Q24. What are common pitfalls in A/B Testing?
- Peeking: Checking results before the experiment reaches required sample size — inflates false positive rate. Use sequential testing methods if you must check early.
- Simpson's Paradox: A trend that appears in aggregated data reverses when data is segmented by a confounding variable. Always segment by key dimensions.
- Novelty Effect: Users interact more with something new simply because it is new — not because it is better. Run tests longer to let the effect stabilize.
- Network Effects: In social products, treating users independently can be wrong — users in control and treatment groups may influence each other.
- Multiple Testing: Testing many variants or metrics simultaneously without correction leads to false discoveries. Apply Bonferroni or Holm-Bonferroni correction.
- Insufficient Power: Running tests with too few users to detect small but meaningful effects. Always do a power analysis upfront.
Q25. What is Feature Engineering and why is it important?

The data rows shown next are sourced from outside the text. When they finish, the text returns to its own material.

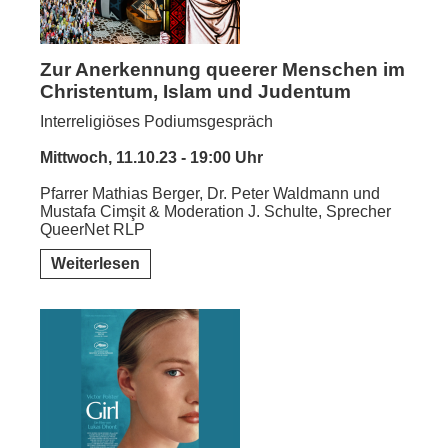
Zur Anerkennung queerer Menschen im
Christentum, Islam und Judentum
Interreligiöses Podiumsgespräch
Mittwoch, 11.10.23 - 19:00 Uhr
Pfarrer Mathias Berger, Dr. Peter Waldmann und
Mustafa Cimşit & Moderation J. Schulte, Sprecher
QueerNet RLP
Weiterlesen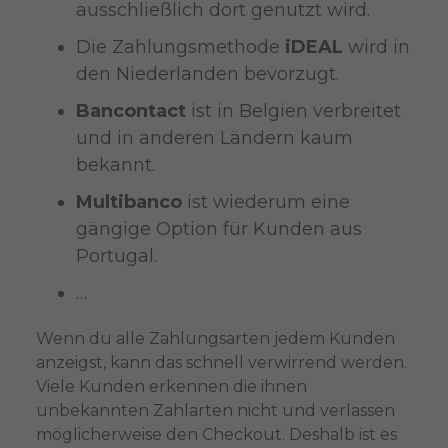
ausschließlich dort genutzt wird.
Die Zahlungsmethode
iDEAL
wird in
den Niederlanden bevorzugt.
Bancontact
ist in Belgien verbreitet
und in anderen Ländern kaum
bekannt.
Multibanco
ist wiederum eine
gängige Option für Kunden aus
Portugal.
…
Wenn du alle Zahlungsarten jedem Kunden
anzeigst, kann das schnell verwirrend werden.
Viele Kunden erkennen die ihnen
unbekannten Zahlarten nicht und verlassen
möglicherweise den Checkout. Deshalb ist es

Feature engineering is the process of creating new input variables from raw data to improve model performance. It is often the single most impactful step in a Data Science project — the saying "garbage in, garbage out" applies directly.
Common techniques:
- Date Features: Extract day of week, month, hour, is_weekend from timestamps.
- Aggregations: Calculate rolling averages, cumulative sums, group-level statistics.
- Encoding: One-hot encoding for low-cardinality categoricals; target encoding or embedding for high-cardinality.
- Interaction Features: Multiply or combine related features (price × quantity = revenue).
- Binning: Convert continuous variables into ranges (age groups, income brackets).
- Text Features: TF-IDF, word count, sentiment scores from text columns.
- Log Transform: Reduce skewness in highly skewed distributions.
In 2026, automated feature engineering tools (Featuretools, tsfresh) help accelerate this process, but domain expertise remains irreplaceable.